§ **Directions for this task**:
Retype every record exactly as it appears.

§ **Input**:

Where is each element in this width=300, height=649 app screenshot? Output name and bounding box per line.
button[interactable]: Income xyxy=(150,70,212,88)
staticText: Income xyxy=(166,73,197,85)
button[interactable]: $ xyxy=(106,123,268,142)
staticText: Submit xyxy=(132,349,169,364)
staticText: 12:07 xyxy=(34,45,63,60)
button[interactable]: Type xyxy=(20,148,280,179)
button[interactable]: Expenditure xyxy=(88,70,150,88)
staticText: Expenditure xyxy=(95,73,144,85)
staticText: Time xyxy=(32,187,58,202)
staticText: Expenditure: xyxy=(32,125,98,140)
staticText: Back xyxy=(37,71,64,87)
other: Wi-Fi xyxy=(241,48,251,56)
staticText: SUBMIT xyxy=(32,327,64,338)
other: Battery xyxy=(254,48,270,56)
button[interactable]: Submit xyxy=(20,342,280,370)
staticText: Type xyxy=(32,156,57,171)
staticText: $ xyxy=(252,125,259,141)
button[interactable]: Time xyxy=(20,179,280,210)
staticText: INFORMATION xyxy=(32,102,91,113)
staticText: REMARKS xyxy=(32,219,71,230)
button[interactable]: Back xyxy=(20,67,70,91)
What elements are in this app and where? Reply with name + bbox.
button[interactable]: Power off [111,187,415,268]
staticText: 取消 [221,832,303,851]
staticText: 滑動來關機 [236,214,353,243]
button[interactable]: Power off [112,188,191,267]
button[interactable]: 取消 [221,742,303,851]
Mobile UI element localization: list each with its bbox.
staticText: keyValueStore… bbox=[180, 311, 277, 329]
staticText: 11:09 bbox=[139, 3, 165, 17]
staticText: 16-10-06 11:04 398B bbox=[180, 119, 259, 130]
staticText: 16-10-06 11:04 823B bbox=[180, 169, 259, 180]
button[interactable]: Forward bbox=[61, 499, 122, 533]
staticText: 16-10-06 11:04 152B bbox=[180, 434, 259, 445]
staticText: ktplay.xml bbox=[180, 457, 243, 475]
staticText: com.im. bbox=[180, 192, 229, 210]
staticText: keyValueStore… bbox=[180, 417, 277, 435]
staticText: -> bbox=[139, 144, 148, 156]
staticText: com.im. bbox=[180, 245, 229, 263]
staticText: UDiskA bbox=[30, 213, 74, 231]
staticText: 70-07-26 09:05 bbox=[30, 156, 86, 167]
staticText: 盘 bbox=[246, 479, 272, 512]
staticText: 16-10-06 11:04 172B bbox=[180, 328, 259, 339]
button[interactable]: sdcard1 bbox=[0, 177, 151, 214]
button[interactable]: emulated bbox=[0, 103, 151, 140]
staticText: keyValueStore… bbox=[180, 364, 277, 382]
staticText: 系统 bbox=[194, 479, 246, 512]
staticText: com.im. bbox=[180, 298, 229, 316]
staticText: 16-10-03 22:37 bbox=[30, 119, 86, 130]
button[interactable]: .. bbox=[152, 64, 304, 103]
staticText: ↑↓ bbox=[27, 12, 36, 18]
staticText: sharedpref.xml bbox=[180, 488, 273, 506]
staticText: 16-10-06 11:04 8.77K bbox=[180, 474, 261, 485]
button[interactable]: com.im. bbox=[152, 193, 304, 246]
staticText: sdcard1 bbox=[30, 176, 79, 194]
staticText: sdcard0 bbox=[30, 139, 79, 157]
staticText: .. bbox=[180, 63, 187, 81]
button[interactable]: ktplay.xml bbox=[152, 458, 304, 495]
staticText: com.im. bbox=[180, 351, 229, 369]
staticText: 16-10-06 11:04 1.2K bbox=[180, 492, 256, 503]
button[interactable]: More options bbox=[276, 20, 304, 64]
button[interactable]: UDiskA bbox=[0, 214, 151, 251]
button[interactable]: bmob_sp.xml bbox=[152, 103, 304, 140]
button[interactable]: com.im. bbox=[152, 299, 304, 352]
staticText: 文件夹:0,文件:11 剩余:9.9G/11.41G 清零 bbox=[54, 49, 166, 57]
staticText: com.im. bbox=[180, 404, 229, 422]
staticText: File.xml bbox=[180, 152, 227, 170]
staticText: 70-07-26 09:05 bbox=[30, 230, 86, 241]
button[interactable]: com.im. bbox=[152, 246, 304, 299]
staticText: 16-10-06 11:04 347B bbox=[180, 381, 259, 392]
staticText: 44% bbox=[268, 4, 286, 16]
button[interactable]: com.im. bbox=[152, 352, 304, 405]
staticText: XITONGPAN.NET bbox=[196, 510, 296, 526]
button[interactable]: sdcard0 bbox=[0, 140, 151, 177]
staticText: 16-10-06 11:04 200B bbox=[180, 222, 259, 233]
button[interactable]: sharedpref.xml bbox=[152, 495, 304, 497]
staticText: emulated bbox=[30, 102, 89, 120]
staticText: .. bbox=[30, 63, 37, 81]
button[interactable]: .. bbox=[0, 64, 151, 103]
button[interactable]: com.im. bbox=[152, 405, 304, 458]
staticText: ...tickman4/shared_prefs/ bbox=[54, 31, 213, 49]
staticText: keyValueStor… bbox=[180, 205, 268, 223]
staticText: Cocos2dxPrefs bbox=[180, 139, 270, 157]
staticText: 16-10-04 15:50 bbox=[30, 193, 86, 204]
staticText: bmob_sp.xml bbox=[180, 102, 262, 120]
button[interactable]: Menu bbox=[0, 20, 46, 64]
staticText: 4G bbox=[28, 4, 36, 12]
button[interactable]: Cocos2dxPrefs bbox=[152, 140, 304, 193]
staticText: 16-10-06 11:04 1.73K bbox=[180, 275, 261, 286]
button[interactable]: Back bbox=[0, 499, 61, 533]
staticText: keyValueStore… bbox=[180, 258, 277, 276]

§ **Solution to this problem**:
Where is each element in this width=300, height=649 app screenshot? Output name and bounding box per line.
button[interactable]: Income xyxy=(150,70,212,88)
staticText: Income xyxy=(166,73,197,85)
button[interactable]: $ xyxy=(106,123,268,142)
staticText: Submit xyxy=(132,349,169,364)
staticText: 12:07 xyxy=(34,45,63,60)
button[interactable]: Type xyxy=(20,148,280,179)
button[interactable]: Expenditure xyxy=(88,70,150,88)
staticText: Expenditure xyxy=(95,73,144,85)
staticText: Time xyxy=(32,187,58,202)
staticText: Expenditure: xyxy=(32,125,98,140)
staticText: Back xyxy=(37,71,64,87)
other: Wi-Fi xyxy=(241,48,251,56)
staticText: SUBMIT xyxy=(32,327,64,338)
other: Battery xyxy=(254,48,270,56)
button[interactable]: Submit xyxy=(20,342,280,370)
staticText: Type xyxy=(32,156,57,171)
staticText: $ xyxy=(252,125,259,141)
button[interactable]: Time xyxy=(20,179,280,210)
staticText: INFORMATION xyxy=(32,102,91,113)
staticText: REMARKS xyxy=(32,219,71,230)
button[interactable]: Back xyxy=(20,67,70,91)
What elements are in this app and where? Reply with name + bbox.
button[interactable]: Power off [111,187,415,268]
staticText: 取消 [221,832,303,851]
staticText: 滑動來關機 [236,214,353,243]
button[interactable]: Power off [112,188,191,267]
button[interactable]: 取消 [221,742,303,851]
Mobile UI element localization: list each with its bbox.
staticText: keyValueStore… bbox=[180, 311, 277, 329]
staticText: 11:09 bbox=[139, 3, 165, 17]
staticText: 16-10-06 11:04 398B bbox=[180, 119, 259, 130]
staticText: 16-10-06 11:04 823B bbox=[180, 169, 259, 180]
button[interactable]: Forward bbox=[61, 499, 122, 533]
staticText: 16-10-06 11:04 152B bbox=[180, 434, 259, 445]
staticText: ktplay.xml bbox=[180, 457, 243, 475]
staticText: com.im. bbox=[180, 192, 229, 210]
staticText: keyValueStore… bbox=[180, 417, 277, 435]
staticText: -> bbox=[139, 144, 148, 156]
staticText: com.im. bbox=[180, 245, 229, 263]
staticText: UDiskA bbox=[30, 213, 74, 231]
staticText: 70-07-26 09:05 bbox=[30, 156, 86, 167]
staticText: 盘 bbox=[246, 479, 272, 512]
staticText: 16-10-06 11:04 172B bbox=[180, 328, 259, 339]
button[interactable]: sdcard1 bbox=[0, 177, 151, 214]
button[interactable]: emulated bbox=[0, 103, 151, 140]
staticText: keyValueStore… bbox=[180, 364, 277, 382]
staticText: 系统 bbox=[194, 479, 246, 512]
staticText: com.im. bbox=[180, 298, 229, 316]
staticText: 16-10-03 22:37 bbox=[30, 119, 86, 130]
button[interactable]: .. bbox=[152, 64, 304, 103]
staticText: ↑↓ bbox=[27, 12, 36, 18]
staticText: sharedpref.xml bbox=[180, 488, 273, 506]
staticText: 16-10-06 11:04 8.77K bbox=[180, 474, 261, 485]
button[interactable]: com.im. bbox=[152, 193, 304, 246]
staticText: sdcard1 bbox=[30, 176, 79, 194]
staticText: sdcard0 bbox=[30, 139, 79, 157]
staticText: .. bbox=[180, 63, 187, 81]
button[interactable]: ktplay.xml bbox=[152, 458, 304, 495]
staticText: com.im. bbox=[180, 351, 229, 369]
staticText: 16-10-06 11:04 1.2K bbox=[180, 492, 256, 503]
button[interactable]: More options bbox=[276, 20, 304, 64]
button[interactable]: UDiskA bbox=[0, 214, 151, 251]
button[interactable]: bmob_sp.xml bbox=[152, 103, 304, 140]
button[interactable]: com.im. bbox=[152, 299, 304, 352]
staticText: 文件夹:0,文件:11 剩余:9.9G/11.41G 清零 bbox=[54, 49, 166, 57]
staticText: com.im. bbox=[180, 404, 229, 422]
staticText: File.xml bbox=[180, 152, 227, 170]
staticText: 70-07-26 09:05 bbox=[30, 230, 86, 241]
button[interactable]: com.im. bbox=[152, 246, 304, 299]
staticText: 16-10-06 11:04 347B bbox=[180, 381, 259, 392]
staticText: 44% bbox=[268, 4, 286, 16]
button[interactable]: com.im. bbox=[152, 352, 304, 405]
staticText: XITONGPAN.NET bbox=[196, 510, 296, 526]
button[interactable]: sdcard0 bbox=[0, 140, 151, 177]
staticText: 16-10-06 11:04 200B bbox=[180, 222, 259, 233]
button[interactable]: sharedpref.xml bbox=[152, 495, 304, 497]
staticText: emulated bbox=[30, 102, 89, 120]
staticText: .. bbox=[30, 63, 37, 81]
button[interactable]: .. bbox=[0, 64, 151, 103]
button[interactable]: com.im. bbox=[152, 405, 304, 458]
staticText: ...tickman4/shared_prefs/ bbox=[54, 31, 213, 49]
staticText: keyValueStor… bbox=[180, 205, 268, 223]
staticText: Cocos2dxPrefs bbox=[180, 139, 270, 157]
staticText: 16-10-04 15:50 bbox=[30, 193, 86, 204]
staticText: bmob_sp.xml bbox=[180, 102, 262, 120]
button[interactable]: Menu bbox=[0, 20, 46, 64]
staticText: 4G bbox=[28, 4, 36, 12]
button[interactable]: Cocos2dxPrefs bbox=[152, 140, 304, 193]
staticText: 16-10-06 11:04 1.73K bbox=[180, 275, 261, 286]
button[interactable]: Back bbox=[0, 499, 61, 533]
staticText: keyValueStore… bbox=[180, 258, 277, 276]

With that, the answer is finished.